TFIDF In Libraries: Part III of III (For thinkers)

This is the third of the three-part series on the topic of TFIDF in libraries. In Part I the why’s and wherefore’s of TFIDF were outlined. In Part II TFIDF subroutines and programs written in Perl were used to demonstrate how search results can be sorted by relevance and automatic classification can be done. In this last part a few more subroutines and a couple more programs are presented which: 1) weigh search results given an underlying set of themes, and 2) determine similarity between files in a corpus. A distribution including the library of subroutines, Perl scripts, and sample data are available online.

Big Names and Great Ideas

As an intellectual humanist, I have always been interested in “great” ideas. In fact, one of the reasons I became I librarian was because of the profundity of ideas physically located libraries. Manifested in books, libraries are chock full of ideas. Truth. Beauty. Love. Courage. Art. Science. Justice. Etc. As the same time, it is important to understand that books are not source of ideas, nor are they the true source of data, information, knowledge, or wisdom. Instead, people are the real sources of these things. Consequently, I have also always been interested in “big names” too. Plato. Aristotle. Shakespeare. Milton. Newton. Copernicus. And so on.

As a librarian and a liberal artist (all puns intended) I recognize many of these “big names” and “great ideas” are represented in a set of books called the Great Books of the Western World. I then ask myself, “Is there someway I can use my skills as a librarian to help support other people’s understanding and perception of the human condition?” The simple answer is to collection, organize, preserve, and disseminate the things — books — manifesting great ideas and big names. This is a lot what my Alex Catalogue of Electronic Texts is all about. On the other hand, a better answer to my question is to apply and exploit the tools and processes of librarianship to ultimately “save the time of the reader”. This is where the use of computers, computer technology, and TFIDF come into play.

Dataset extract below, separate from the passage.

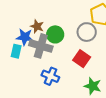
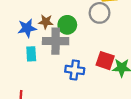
blue star: (25, 37) -> (27, 28), moved
red square: (82, 59) -> (105, 61), moved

Part II of this series demonstrated how to weigh search results based on the relevancy ranked score of a search term. But what if you were keenly interested in “big names” and “great ideas” as they related to a search term? What if you wanted to know about librarianship and how it related to some of these themes? What if you wanted to learn about the essence of sculpture and how it may (or may not) represent some of the core concepts of Western civilization? To answer such questions a person would have to search for terms like sculpture or three-dimensional works of art in addition to all the words representing the “big names” and “great ideas”. Such a process would be laborious to enter by hand, but trivial with the use of a computer.

Here’s a potential solution. Create a list of “big names” and “great ideas” by copying them from a place such as the Great Books of the Western World. Save the list much like you would save a stop word list. Allow a person to do a search. Calculate the relevancy ranking score for each search result. Loop through the list of names and ideas searching for each of them. Calculate their relevancey. Sum the weight of search terms with the weight of name/ideas terms. Return the weighted list. The result will be a relevancy ranked list reflecting not only the value of the search term but also the values of the names/ideas. This second set of values I call the Great Ideas Coefficient.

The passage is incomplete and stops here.